Pictures are to be left out; every line from the one that holds "Mit dem Klick" to the end of the data is to be retyped exactly.

*** Material supplied Section Begins ***

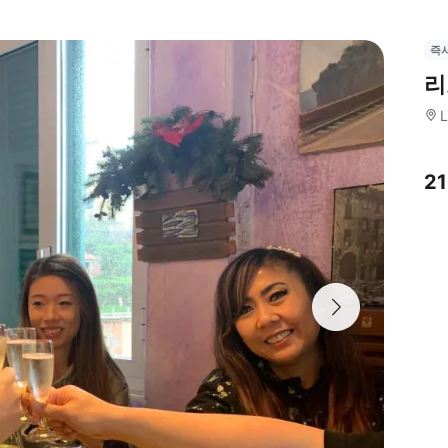
즉
리
L
2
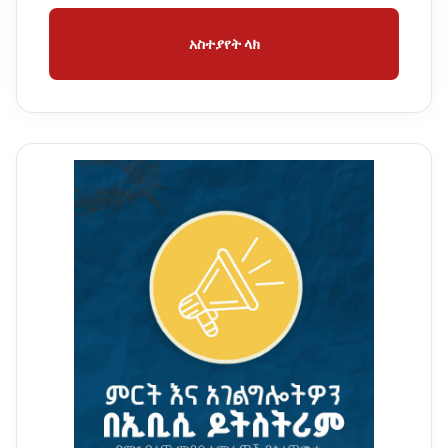
አስተያየት ላክ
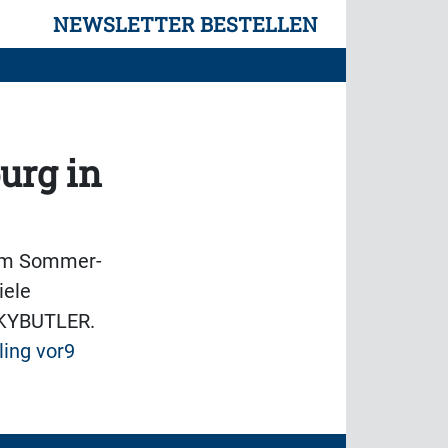
NEWSLETTER BESTELLEN
urg in
zum Sommer-
iele
 SKYBUTLER.
ing vor9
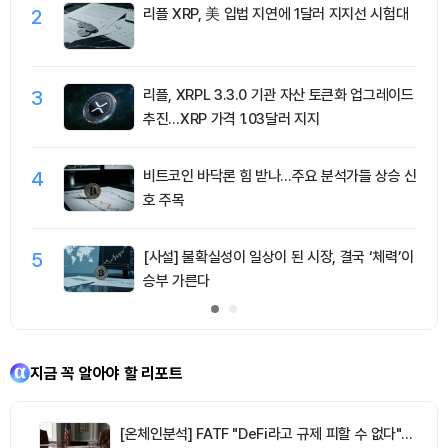
2
리플 XRP, 美 입법 지연에 1달러 지지선 시험대
3
리플, XRPL 3.3.0 기관 자산 토큰화 업그레이드
추진…XRP 가격 1.03달러 지지
4
비트코인 바닥론 힘 받나…주요 분석가들 상승 신
호 주목
5
[사설] 불확실성이 일상이 된 시장, 결국 ‘체력’이
승부 가른다
지금 꼭 알아야 할 리포트
[온체인분석] FATF "DeFi라고 규제 피할 수 없다"…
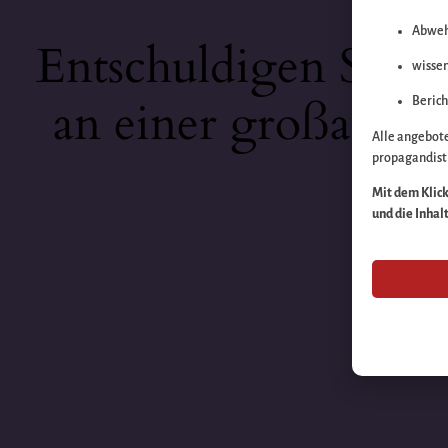
Abweh
Entschuldigen Sie b
wissen
an einer großartige
Berich
Alle angebot
propagandisti
Mit dem Klick 
und die Inhal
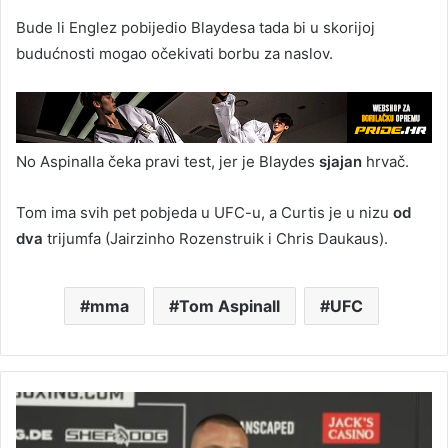
Bude li Englez pobijedio Blaydesa tada bi u skorijoj
budućnosti mogao očekivati borbu za naslov.
No Aspinalla čeka pravi test, jer je Blaydes
sjajan
hrvač.
Tom ima svih pet pobjeda u UFC-u, a Curtis je u nizu
od
dva
trijumfa (Jairzinho Rozenstruik i Chris Daukaus).
mma
Tom Aspinall
UFC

*** Material supplied Section Ends ***

### Expected answer
Mit dem Klick 
und die Inhal
Bude li Englez pobijedio Blaydesa tada bi u skorijoj
budućnosti mogao očekivati borbu za naslov.
No Aspinalla čeka pravi test, jer je Blaydes
sjajan
hrvač.
Tom ima svih pet pobjeda u UFC-u, a Curtis je u nizu
od
dva
trijumfa (Jairzinho Rozenstruik i Chris Daukaus).
mma
Tom Aspinall
UFC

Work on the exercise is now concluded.